Abebe Selassie, the Director of the African Department at the IMF, gave the position at a media briefing on the sidelines of the World Bank/IMF Annual Meetings in Washington.He was responding to a question on whether the closure negates the African Continental Free Trade Agreement (AfCFTA).
Selassie said although free trade was critical to economic growth of the continent, it must be legal and in line with agreements.
`On the border closure in Nigeria which has been impacting Benin and Niger, our understanding is that the action reflects concerns about smuggling that has been taking place.
“It is about illegal trade, which is not what you want to facilitate,’’ Selassie said.
He said the IMF was hoping for a speedy resolution of the issues as the action was already taking a toll on the economies of the country’s neighbours.
“We are very hopeful that discussions will resolve the challenges that this illegal trade is posing.

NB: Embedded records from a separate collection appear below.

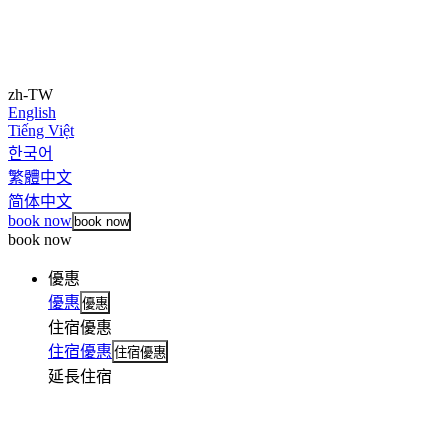
zh-TW
English
Tiếng Việt
한국어
繁體中文
简体中文
book now
book now
book now
優惠
優惠
優惠
住宿優惠
住宿優惠
住宿優惠
延長住宿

“If the border closure is to be sustained for a long time, it will definitely have an impact on Benin and Niger which, of course, rely quite extensively on the big brother next door,’’ he said.
On Wednesday, the Minister of Finance, Budget and National Planning, Zainab Ahmed, said the borders were closed to curb illegal trading activities by Nigeria’s neighbours.
Ahmed said the closure would remain in force until the country secured the commitment of its neighbours to trade agreements and treaties signed with them.
Meanwhile, the IMF director said the AfCFTA was one of the most exciting policy developments in the region in recent months.
Selassie said analyses by the Fund showed that the initiative had a “tremendous potential to facilitate higher economic growth’’.
IMF has projected a region wide economic growth of 3.2 percent in 2019.